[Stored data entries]
'''
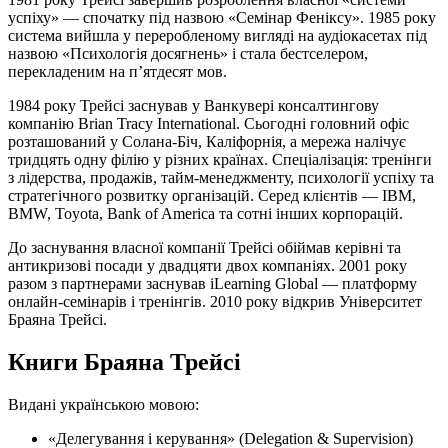
успіху» — спочатку під назвою «Семінар Феніксу». 1985 року
система вийшла у переробленому вигляді на аудіокасетах під
назвою «Психологія досягнень» і стала бестселером,
перекладеним на п’ятдесят мов.
1984 року Трейсі заснував у Ванкувері консалтингову
компанію Brian Tracy International. Сьогодні головний офіс
розташований у Солана-Біч, Каліфорнія, а мережа налічує
тридцять одну філію у різних країнах. Спеціалізація: тренінги
з лідерства, продажів, тайм-менеджменту, психології успіху та
стратегічного розвитку організацій. Серед клієнтів — IBM,
BMW, Toyota, Bank of America та сотні інших корпорацій.
До заснування власної компанії Трейсі обіймав керівні та
антикризові посади у двадцяти двох компаніях. 2001 року
разом з партнерами заснував iLearning Global — платформу
онлайн-семінарів і тренінгів. 2010 року відкрив Університет
Браяна Трейсі.
Книги Браяна Трейсі
Видані українською мовою:
«Делегування і керування» (Delegation & Supervision)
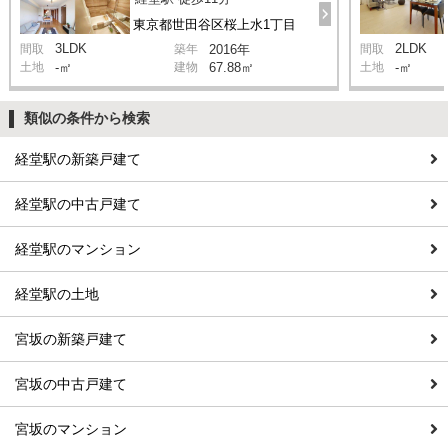
東京都世田谷区桜上水1丁目
3LDK
2LDK
間取
築年
2016年
間取
土地
-㎡
建物
67.88㎡
土地
-㎡
類似の条件から検索
経堂駅の新築戸建て
経堂駅の中古戸建て
経堂駅のマンション
経堂駅の土地
宮坂の新築戸建て
宮坂の中古戸建て
宮坂のマンション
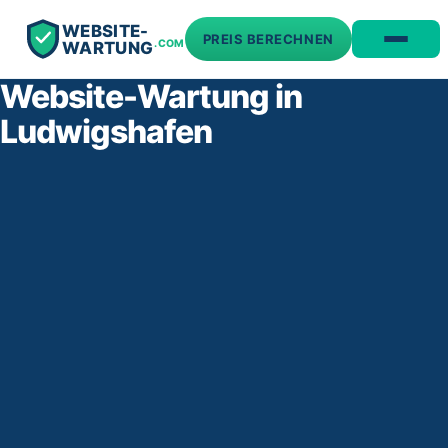
WEBSITE-
PREIS BERECHNEN
.COM
WARTUNG
Website-Wartung in
Ludwigshafen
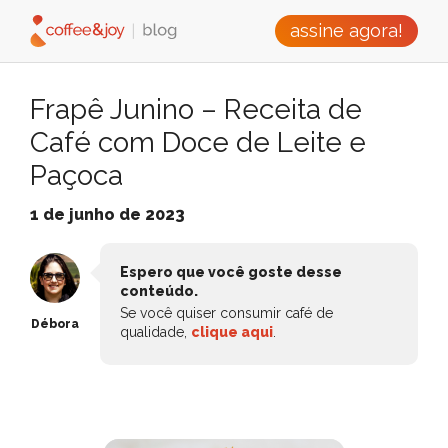
assine agora!
Frapê Junino – Receita de
Café com Doce de Leite e
Paçoca
1 de junho de 2023
Espero que você goste desse
conteúdo.
Se você quiser consumir café de
Débora
qualidade,
clique aqui
.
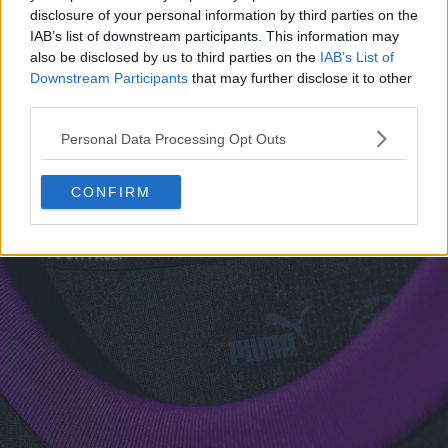
disclosure of your personal information by third parties on the
IAB’s list of downstream participants. This information may
also be disclosed by us to third parties on the
IAB’s List of
Downstream Participants
that may further disclose it to other
third parties.
Personal Data Processing Opt Outs
CONFIRM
'''
— Exercise description —
Nothing but an exact copy of the data, without its images, should make up your answer.

— Your response —
успіху» — спочатку під назвою «Семінар Феніксу». 1985 року
система вийшла у переробленому вигляді на аудіокасетах під
назвою «Психологія досягнень» і стала бестселером,
перекладеним на п’ятдесят мов.
1984 року Трейсі заснував у Ванкувері консалтингову
компанію Brian Tracy International. Сьогодні головний офіс
розташований у Солана-Біч, Каліфорнія, а мережа налічує
тридцять одну філію у різних країнах. Спеціалізація: тренінги
з лідерства, продажів, тайм-менеджменту, психології успіху та
стратегічного розвитку організацій. Серед клієнтів — IBM,
BMW, Toyota, Bank of America та сотні інших корпорацій.
До заснування власної компанії Трейсі обіймав керівні та
антикризові посади у двадцяти двох компаніях. 2001 року
разом з партнерами заснував iLearning Global — платформу
онлайн-семінарів і тренінгів. 2010 року відкрив Університет
Браяна Трейсі.
Книги Браяна Трейсі
Видані українською мовою:
«Делегування і керування» (Delegation & Supervision)
東京都世田谷区桜上水1丁目
3LDK
2LDK
間取
築年
2016年
間取
土地
-㎡
建物
67.88㎡
土地
-㎡
類似の条件から検索
経堂駅の新築戸建て
経堂駅の中古戸建て
経堂駅のマンション
経堂駅の土地
宮坂の新築戸建て
宮坂の中古戸建て
宮坂のマンション
WEBSITE-
PREIS BERECHNEN
.COM
WARTUNG
Website-Wartung in
Ludwigshafen
assine agora!
Frapê Junino – Receita de
Café com Doce de Leite e
Paçoca
1 de junho de 2023
Espero que você goste desse
conteúdo.
Se você quiser consumir café de
Débora
qualidade,
clique aqui
.
disclosure of your personal information by third parties on the
IAB’s list of downstream participants. This information may
also be disclosed by us to third parties on the
IAB’s List of
Downstream Participants
that may further disclose it to other
third parties.
Personal Data Processing Opt Outs
CONFIRM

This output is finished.